WORK INSTRUCTIONS:
Among the entries, find the lines with the string "Industrie" and report them.

STUDY MATERIAL:
-=-=-=-=-

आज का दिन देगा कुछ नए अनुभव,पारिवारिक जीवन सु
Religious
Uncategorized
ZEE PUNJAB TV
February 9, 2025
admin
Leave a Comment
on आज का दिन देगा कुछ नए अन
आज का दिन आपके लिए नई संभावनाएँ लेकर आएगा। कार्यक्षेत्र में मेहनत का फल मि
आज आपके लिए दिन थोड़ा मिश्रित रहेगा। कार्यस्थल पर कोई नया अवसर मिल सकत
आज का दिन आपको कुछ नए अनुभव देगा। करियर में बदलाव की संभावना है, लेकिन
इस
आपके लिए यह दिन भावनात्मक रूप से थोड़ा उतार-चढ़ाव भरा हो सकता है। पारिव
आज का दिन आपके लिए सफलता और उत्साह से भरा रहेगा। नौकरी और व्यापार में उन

-=-=-=-=-

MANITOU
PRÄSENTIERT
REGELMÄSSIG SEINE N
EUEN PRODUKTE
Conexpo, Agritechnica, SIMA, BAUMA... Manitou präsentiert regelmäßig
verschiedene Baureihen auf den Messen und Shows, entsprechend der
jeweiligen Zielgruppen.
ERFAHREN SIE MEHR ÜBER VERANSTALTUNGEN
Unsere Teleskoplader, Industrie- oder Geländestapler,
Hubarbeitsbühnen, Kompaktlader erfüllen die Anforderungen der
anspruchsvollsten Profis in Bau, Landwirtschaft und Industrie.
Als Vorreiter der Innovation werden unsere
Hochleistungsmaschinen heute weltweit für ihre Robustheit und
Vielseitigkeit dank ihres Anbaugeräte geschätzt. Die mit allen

-=-=-=-=-

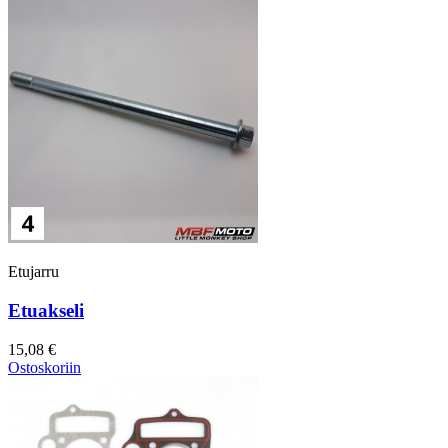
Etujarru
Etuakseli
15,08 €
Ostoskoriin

-=-=-=-=-

THE COMPLETED TASK:
Unsere Teleskoplader, Industrie- oder Geländestapler,
anspruchsvollsten Profis in Bau, Landwirtschaft und Industrie.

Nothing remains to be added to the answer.